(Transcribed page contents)

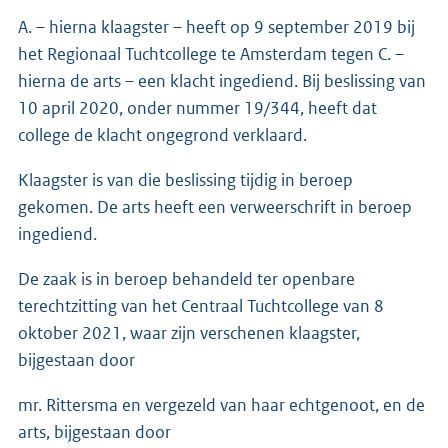
A. – hierna klaagster – heeft op 9 september 2019 bij
het Regionaal Tuchtcollege te Amsterdam tegen C. –
hierna de arts – een klacht ingediend. Bij beslissing van
10 april 2020, onder nummer 19/344, heeft dat
college de klacht ongegrond verklaard.
Klaagster is van die beslissing tijdig in beroep
gekomen. De arts heeft een verweerschrift in beroep
ingediend.
De zaak is in beroep behandeld ter openbare
terechtzitting van het Centraal Tuchtcollege van 8
oktober 2021, waar zijn verschenen klaagster,
bijgestaan door
mr. Rittersma en vergezeld van haar echtgenoot, en de
arts, bijgestaan door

WHAT THE EXERCISE ASKS. Your answer should be the lines of the records that hold the string "door".

OUTPUT OF THE TASK.
bijgestaan door
arts, bijgestaan door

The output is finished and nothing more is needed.